Applications of Modern Statistical Methods to Analysis of Data in Physical Science

Modern methods of statistical and computational analysis offer solutions to dilemmas confronting researchers in physical science. Although the ideas behind modern statistical and computational analysis methods were originally introduced in the 1970’s, most scientists still rely on methods written during the early era of computing. These researchers, who analyze increasingly voluminous and multivariate data sets, need modern analysis methods to extract the best results from their studies.

The first section of this work showcases applications of modern linear regression. Since the 1960’s, many researchers in spectroscopy have used classical stepwise regression techniques to derive molecular constants. However, problems with thresholds of entry and exit for model variables plagues this analysis method. Other criticisms of this kind of stepwise procedure include its inefficient searching method, the order in which variables enter or leave the model and problems with overfitting data. We implement an information scoring technique that overcomes the assumptions inherent in the stepwise regression process to calculate molecular model parameters. We believe that this kind of information based model evaluation can be applied to more general analysis situations in physical science.
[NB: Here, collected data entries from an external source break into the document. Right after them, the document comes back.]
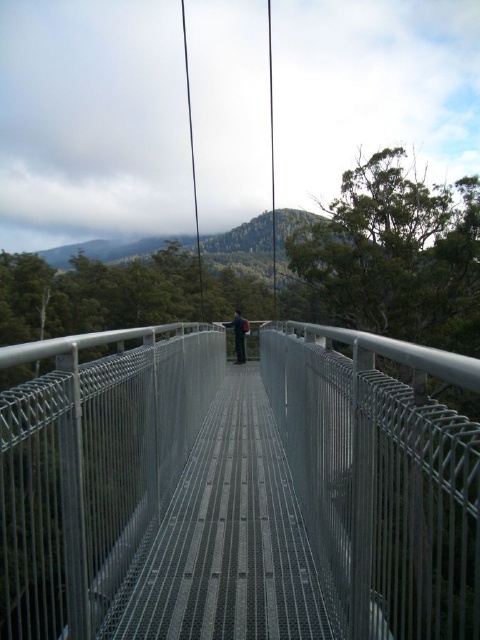 Question: Does metallic gray bridge at center have a lesser width compared to black fabric backpack at center?

Choices:
 (A) no
 (B) yes

Answer: (A)

Question: Which point is farther to the camera?

Choices:
 (A) metallic gray bridge at center
 (B) black fabric backpack at center

Answer: (B)

Question: Does metallic gray bridge at center lie in front of black fabric backpack at center?

Choices:
 (A) yes
 (B) no

Answer: (A)

Question: Can you confirm if metallic gray bridge at center is positioned above black fabric backpack at center?

Choices:
 (A) no
 (B) yes

Answer: (A) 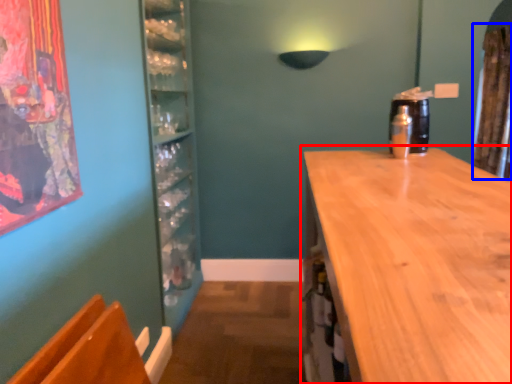 Question: Which point is closer to the camera, countertop (highlighted by a red box) or curtain (highlighted by a blue box)?

Choices:
 (A) countertop
 (B) curtain

Answer: (A) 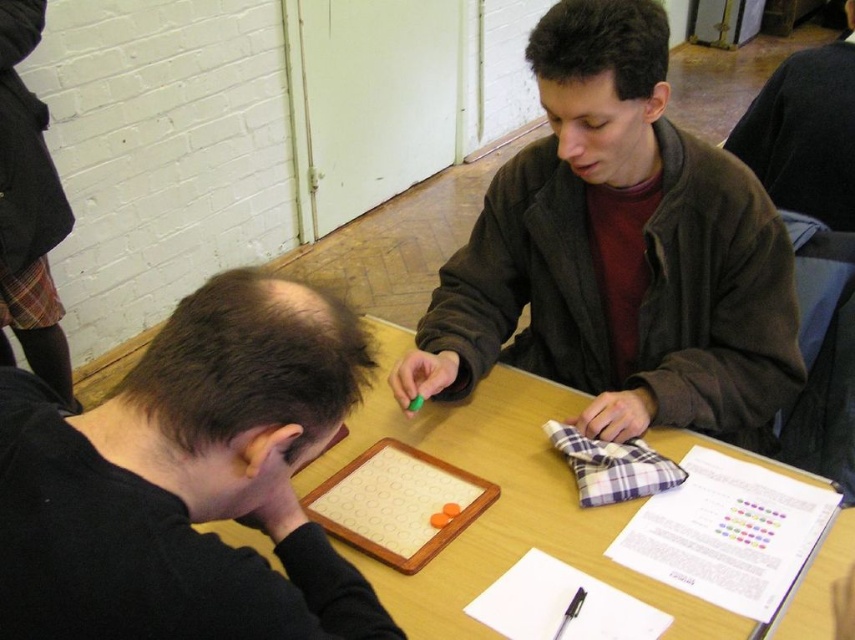 Can you confirm if black matte shirt at lower left is bigger than wooden table at center?

No.

Who is lower down, black matte shirt at lower left or wooden table at center?

wooden table at center

What do you see at coordinates (186, 481) in the screenshot? I see `black matte shirt at lower left` at bounding box center [186, 481].

Where is `black matte shirt at lower left`? This screenshot has width=855, height=640. black matte shirt at lower left is located at coordinates (186, 481).

Is point (789, 269) positioned after point (34, 461)?

Yes.

Is point (724, 374) positioned in front of point (322, 536)?

No.

Find the location of a particular element. This screenshot has height=640, width=855. dark brown jacket at center is located at coordinates (618, 253).

Is dark brown jacket at center to the left of wooden table at center from the viewer's perspective?

No, dark brown jacket at center is not to the left of wooden table at center.

Is dark brown jacket at center wider than wooden table at center?

No, dark brown jacket at center is not wider than wooden table at center.

At what (x,y) coordinates should I click in order to perform the action: click on dark brown jacket at center. Please return your answer as a coordinate pair (x, y). This screenshot has width=855, height=640. Looking at the image, I should click on (618, 253).

Locate an element on the screen. dark brown jacket at center is located at coordinates 618,253.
The second section proposes new methods of multivariate cluster analysis. The K-means algorithm and the EM algorithm, introduced in the 1960’s and 1970’s respectively, formed the basis of multivariate cluster analysis methodology for many years. However, several shortcomings of these methods include strong dependence on initial seed values and inaccurate results when the data seriously depart from hypersphericity. We propose new cluster analysis methods based on genetic algorithms that overcomes the strong dependence on initial seed values. In addition, we propose a generalization of the Genetic K-means algorithm which can accurately identify clusters with complex hyperellipsoidal covariance structures. We then use this new algorithm in a genetic algorithm based Expectation-Maximization process that can accurately calculate parameters describing complex clusters in a mixture model routine. Using the accuracy of this GEM algorithm, we assign information scores to cluster calculations in order to best identify the number of mixture components in a multivariate data set. We will showcase how these algorithms can be used to process multivariate data from astronomical observations.